1 Introduction

Enterprise wide search systems are central facets of knowledge management and the primary means for finding and re-finding information across the product lifecycle. This is particularly true for large multinational engineering organizations where people, information and expertise are dispersed across multiple sites and multiple countries. Many of the tools and techniques employed in enterprise or intranet search were originally developed for Internet search and while users expect the same level of results as Internet search, their opinion of intranet search performance is that it often falls short of Internet search [1, 2].

In this regard, there are comments in the literature on the difference between Internet and intranet search systems, and specifically how users of intranet search expect the quality of results offered by Internet search and are commonly disappointed with the state of the art enterprise systems on offer. For example, in a small scale qualitative study reported by [2] into the usefulness of enterprise search using Microsoft SharePoint 2013 in an automotive engineering company, research found issues with users being able to formulate queries for the required results; users having difficulty in extracting information from the range of document types; inconsistent usage of metadata and also the “…misleading built-in relevance model of the enterprise search engine.” that leads to poor ranking of search results.

While both Internet and intranet search systems deal with finding information, the differences between the two are important and must be studied and understood if the utility of enterprise search is to be comparable to that of Internet search.

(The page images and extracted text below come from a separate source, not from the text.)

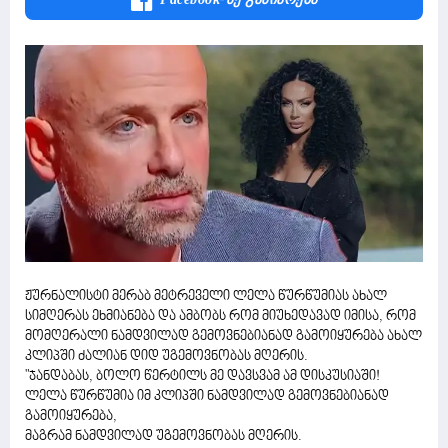
ჟურნალისტი მერაბ მეტრეველი ლელა წურწუმიას ახალ
სიმღერას ეხმიანება და ამბობს რომ მიუხედავად იმისა, რომ
მომღერალი ნამდვილად გემოვნებიანად გამოიყურება ახალ
კლიპში ძალიან დიდ უგემოვნობას მღერის.
"ჯანდაბას, ბოლო წერტილს მე დავსვამ ამ დისკუსიაში!
ლელა წურწუმია იმ კლიპში ნამდვილად გემოვნებიანად
გამოიყურება,
მაგრამ ნამდვილად უგემოვნობას მღერის.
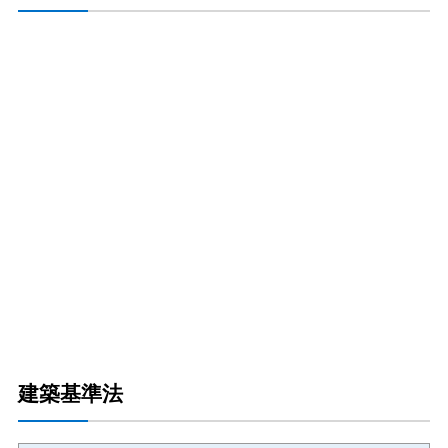
建築基準法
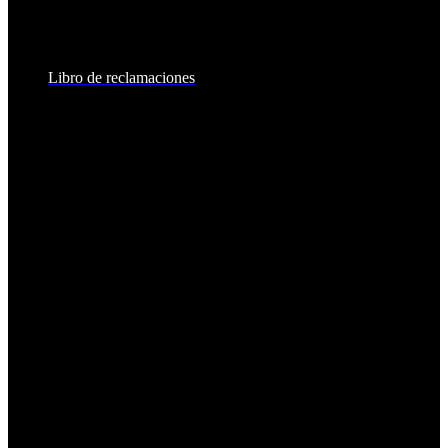
Sábados:
8:30am - 2:00pm
Libro de reclamaciones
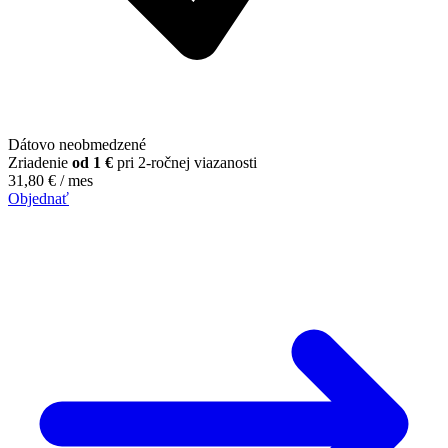
Dátovo neobmedzené
Zriadenie
od 1 €
pri 2-ročnej viazanosti
31,80
€
/ mes
Objednať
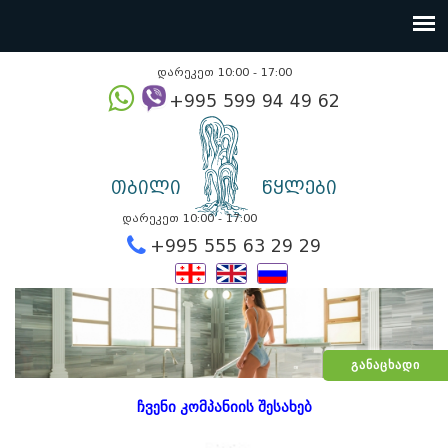
დარეკეთ 10:00 - 17:00
+995 599 94 49
თბილი
წყლები
დარეკეთ 10:00 - 17:00
+995 555 63 29 2
ᲒᲐᲜᲐᲪᲮᲐᲓᲘ
ჩვენი კომპანიის შესახებ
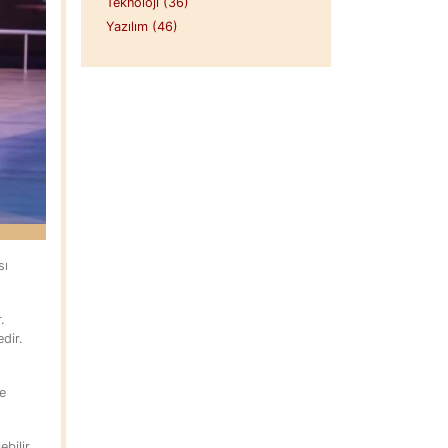
Teknoloji (36)
Yazılım (46)
sı
.
dir.
ve
bilir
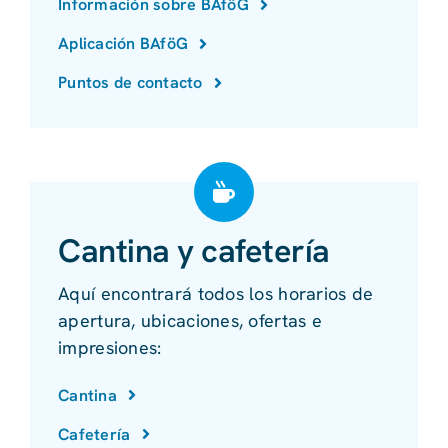
Información sobre BAföG
Aplicación BAföG
Puntos de contacto
Cantina y cafetería
Aquí encontrará todos los horarios de
apertura, ubicaciones, ofertas e
impresiones:
Cantina
Cafetería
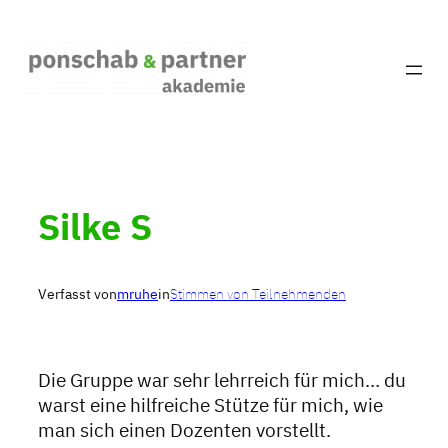
Zum
Inhalt
springen
Silke S
Verfasst von
mruhe
in
Stimmen von Teilnehmenden
Die Gruppe war sehr lehrreich für mich… du
warst eine hilfreiche Stütze für mich, wie
man sich einen Dozenten vorstellt.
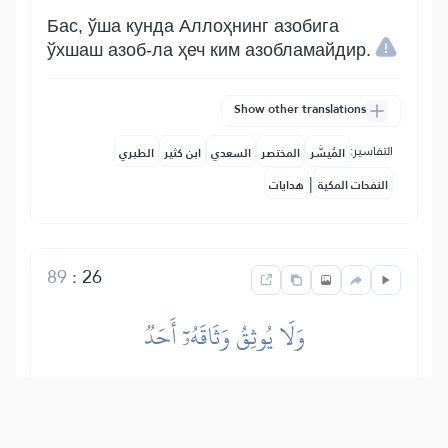
Бас, ўша кунда Аллоҳнинг азобига
ўхшаш азоб-ла ҳеч ким азобламайдир.
Show other translations
التفاسير:
المُيسَّر
المختصر
السعدي
ابن كثير
الطبري
|
النفحات المكية
هدايات
89
:
26
وَلَا يُوثِقُ وَثَاقَهُۥٓ أَحَدٞ
Ва Унинг боғлашига ўхшаш ҳеч ким
боғламайдир.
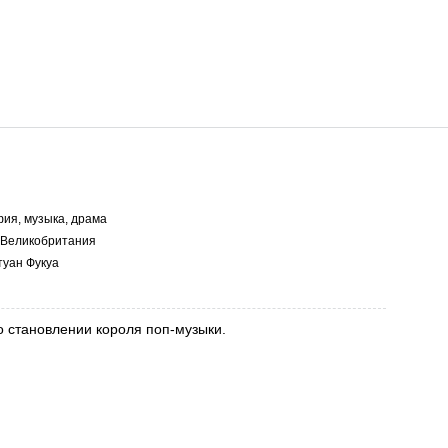
ия, музыка, драма
Великобритания
уан Фукуа
о становлении короля поп-музыки.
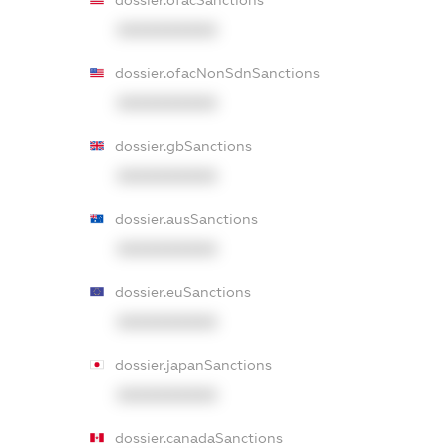
XXXXXXXXXX
dossier.ofacNonSdnSanctions
XXXXXXXXXX
dossier.gbSanctions
XXXXXXXXXX
dossier.ausSanctions
XXXXXXXXXX
dossier.euSanctions
XXXXXXXXXX
dossier.japanSanctions
XXXXXXXXXX
dossier.canadaSanctions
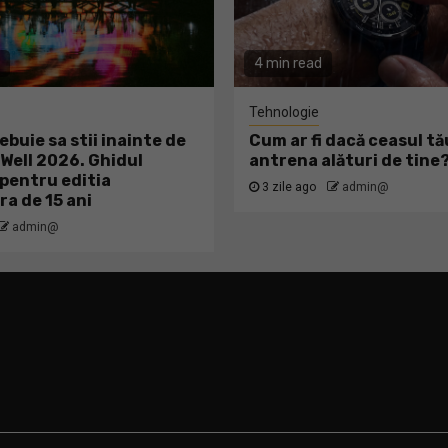
4 min read
Tehnologie
ebuie sa stii inainte de
Cum ar fi dacă ceasul tă
ell 2026. Ghidul
antrena alături de tine
pentru editia
3 zile ago
admin@
ra de 15 ani
admin@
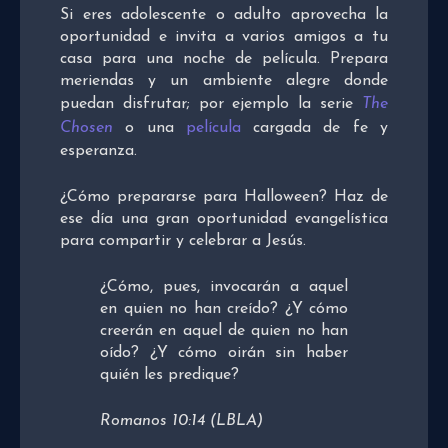
Si eres adolescente o adulto aprovecha la
oportunidad e invita a varios amigos a tu
casa para una noche de película. Prepara
meriendas y un ambiente alegre donde
puedan disfrutar; por ejemplo la serie
The
Chosen
o una
película
cargada de fe y
esperanza.
¿Cómo prepararse para Halloween? Haz de
ese día una gran oportunidad evangelística
para compartir y celebrar a Jesús.
¿Cómo, pues, invocarán a aquel
en quien no han creído? ¿Y cómo
creerán en aquel de quien no han
oído? ¿Y cómo oirán sin haber
quién les predique?
Romanos 10:14 (LBLA)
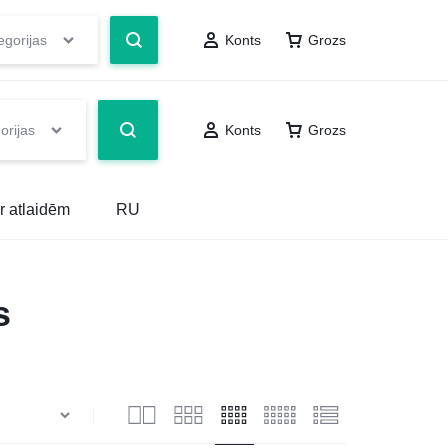
egorijas
Konts
Grozs
orijas
Konts
Grozs
r atlaidēm
RU
s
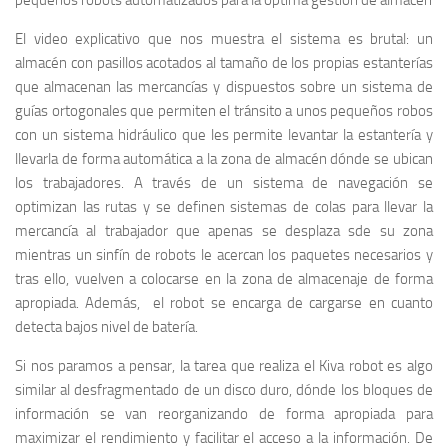
pequeños robots automatizados para la óptima gestión de almacén
El video explicativo que nos muestra el sistema es brutal: un
almacén con pasillos acotados al tamaño de los propias estanterías
que almacenan las mercancías y dispuestos sobre un sistema de
guías ortogonales que permiten el tránsito a unos pequeños robos
con un sistema hidráulico que les permite levantar la estantería y
llevarla de forma automática a la zona de almacén dónde se ubican
los trabajadores. A través de un sistema de navegación se
optimizan las rutas y se definen sistemas de colas para llevar la
mercancía al trabajador que apenas se desplaza sde su zona
mientras un sinfín de robots le acercan los paquetes necesarios y
tras ello, vuelven a colocarse en la zona de almacenaje de forma
apropiada. Además, el robot se encarga de cargarse en cuanto
detecta bajos nivel de batería.
Si nos paramos a pensar, la tarea que realiza el Kiva robot es algo
similar al desfragmentado de un disco duro, dónde los bloques de
información se van reorganizando de forma apropiada para
maximizar el rendimiento y facilitar el acceso a la información. De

It could quite possibly be the case that some of the solutions to improved intranet search lie in the aspects that make them different rather than those that are common.

To date, work in the area of improving enterprise search has focused on three main areas: building knowledge organizational schemes (taxonomies and ontologies), personalized search using user characteristics and faceted search. Each of these aims to improve search by applying structure to the dataset to make it more straight-forward to process and use. Taxonomies capture the connection between terms and represent domain data in a tree structure and ontologies capture the relationship between terms and represent these in a network like structure [3]. Personalized search attempts to understand the user and, through this, the context of a search, for example, a member of a finance team is more likely to be interested in finance related documents while a member of a design team is more likely to be interested in engineering related documents [4]. Faceted search stores the dataset in a number of faceted classifications, effectively multiple taxonomies, that allows the navigation of the dataset through these facets which can help to meet the different perspectives of users [5, 6].

One area that has seen some limited investigation in Internet search but to date has not been seen in the field of intranet search, is that of linguistic analysis of search query logs [79] and in particular, a comparison between how Internet and intranet users construct their search queries. Understanding how queries are structured can be used in both the term extraction process during indexing to improve precision of results returned by the search engine [10] and in devising strategies for facetted classification and/or taxonomies.

Linguistic analysis of search logs involves the parsing of queries through a part-of-speech (POS) tagger. POS taggers parse text and tag each word with its lexical category or parts of speech class (e.g. Noun, Verb, Adjective, etc.). The goal of such analysis is to align how users phrase queries with the term extraction process and optimize the precision of results returned. Nakagawa in [11] states that 85 % of domain specific terms are said to be compound nouns and uses this to improve the extraction of domain specific terms using a combination of POS tagging to identify compound nouns and statistics.

In a similar manner to Nakagawa in [11], this paper presents a comparison of Internet and intranet search queries to better understand what makes intranet search different to Internet search within a large engineering organization. Following a detailed discussion of the results it then considers the implications of the findings for improving enterprise search over the product lifecycle and within the context of PLM systems.

2 Method

This section is divided into two subsections. The first discusses the data obtained for the investigation and the second discusses the technique and tools used for part-of-speech tagging.

2.1 Data

Obtaining accurate Internet search engine query logs is a relatively difficult task with the large search engine giants only providing limited access to top-n (n < 25) results at most. Hence, a ‘Top 500’ search query list was obtained from WordTracker.com, a company specializing in keyword data collection that provides third parties with an API, Keyword Research tool and Reports for the exploration of this data for purposes such as search engine optimization. WordTracker.com provided a global Top 500 query report for the month of January 2015. The top 10 results from this set are shown in Table 1. Intranet search query logs were provided by the Airbus Group and comprise the top 500 queries submitted to their Business Search tool. Data was collected from January 1st 2014 through to June 30th 2014 and covers nearly 1.1 million searches with approximately a third of those being unique and executed by more than 68,000 unique users.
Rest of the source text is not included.